Japan started pulling out its troops from Iraq, sending the first group of withdrawn soldiers to neighboring Kuwait, Japanese media reported.
At least 30 Japanese troops arrived at a Kuwaiti airport on Friday afternoon, according to the Kyodo News agency.
The Japanese Defense Ministry refused to confirm the reports, citing security concerns.
There are about 600 Japanese forces based in the southern Iraqi city of Samawa on a post-war reconstruction mission.
The soldiers are banned by Japan's U.S.-imposed pacifist constitution of 1947 from firing their weapons except in self-defense.
Japanese officials said the pullout will be carried out over the next two weeks.
On June 25, the Japanese forces started the withdrawal process by sending military trucks carrying military cars, bulldozers and equipment to Kuwait.
The Japanese military presence in Iraq is unpopular at home, although no soldiers have been killed or wounded in the war-torn country.

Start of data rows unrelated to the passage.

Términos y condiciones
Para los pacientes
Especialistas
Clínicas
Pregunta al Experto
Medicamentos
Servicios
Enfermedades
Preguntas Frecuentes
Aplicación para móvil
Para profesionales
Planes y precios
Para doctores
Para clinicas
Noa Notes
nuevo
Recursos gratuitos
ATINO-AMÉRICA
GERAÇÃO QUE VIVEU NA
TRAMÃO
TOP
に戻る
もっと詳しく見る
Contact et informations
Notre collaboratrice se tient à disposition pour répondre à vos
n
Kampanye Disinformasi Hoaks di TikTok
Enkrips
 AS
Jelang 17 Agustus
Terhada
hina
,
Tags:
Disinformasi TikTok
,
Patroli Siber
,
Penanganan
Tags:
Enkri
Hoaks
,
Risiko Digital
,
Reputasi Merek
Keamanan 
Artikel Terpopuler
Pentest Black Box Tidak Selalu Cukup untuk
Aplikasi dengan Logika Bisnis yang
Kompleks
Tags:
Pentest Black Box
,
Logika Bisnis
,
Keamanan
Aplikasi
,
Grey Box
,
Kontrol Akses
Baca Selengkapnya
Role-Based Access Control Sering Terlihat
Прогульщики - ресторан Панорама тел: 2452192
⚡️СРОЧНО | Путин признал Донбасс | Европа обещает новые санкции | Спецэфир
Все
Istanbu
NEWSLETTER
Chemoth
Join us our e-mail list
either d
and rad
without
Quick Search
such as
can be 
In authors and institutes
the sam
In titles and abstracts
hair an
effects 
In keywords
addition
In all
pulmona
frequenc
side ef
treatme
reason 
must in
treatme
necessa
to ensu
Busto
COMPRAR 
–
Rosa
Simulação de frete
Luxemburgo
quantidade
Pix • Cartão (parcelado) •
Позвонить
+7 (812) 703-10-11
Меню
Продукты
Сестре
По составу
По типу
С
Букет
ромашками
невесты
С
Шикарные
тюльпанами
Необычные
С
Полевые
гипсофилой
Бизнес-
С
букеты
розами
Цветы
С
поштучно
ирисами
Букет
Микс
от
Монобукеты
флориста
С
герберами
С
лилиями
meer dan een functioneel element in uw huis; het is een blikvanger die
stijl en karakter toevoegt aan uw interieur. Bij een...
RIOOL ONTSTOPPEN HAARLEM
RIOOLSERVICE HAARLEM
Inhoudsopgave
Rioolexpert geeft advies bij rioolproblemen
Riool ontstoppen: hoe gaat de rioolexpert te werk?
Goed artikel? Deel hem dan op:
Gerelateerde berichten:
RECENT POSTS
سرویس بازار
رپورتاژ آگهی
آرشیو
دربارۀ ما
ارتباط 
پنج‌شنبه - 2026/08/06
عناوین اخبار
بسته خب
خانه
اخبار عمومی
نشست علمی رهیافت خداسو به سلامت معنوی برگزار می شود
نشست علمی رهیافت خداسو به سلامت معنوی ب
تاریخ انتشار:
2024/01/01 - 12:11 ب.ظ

Correspondents say the Japanese withdrawal would deal a blow to the U.S. President George W. Bush, who is facing mounting pressure at home and abroad over America's presence in Iraq and his handling of the war.
- Nine killed in Baghdad gun battle
Mahdi Army fighters, loyal to Shia cleric Moqtada Sadr, engaged in a fierce gun battle with American and Iraqi forces in Baghdad's Sadr City on Thursday, witnesses said, according to BBC.
The clashes, which lasted for four hours, killed more than nine people and wounded 30 others. There were no U.S. or Iraqi casualties.
An official in Sadr's office said that U.S. and Iraqi soldiers were backed by tanks, armored vehicles and aircraft.
The U.S. army claimed that its operation in Sadr City was aimed at arresting an "insurgent leader".
But a top official in Moqtada Sadr's office said the intended target of the operation was Abu Dera, a Shia Imam and a top official in the Mahdi Army.
"We strongly condemn the attacks of U.S. and Iraqi forces, and we call on the Iraqi government to protect its citizens against these kinds of attacks," Sahib al-Amiri, an official in Sadr's movement, told AFP.
The Mahdi Army has regularly fought U.S. occupation forces since the 2003 invasion.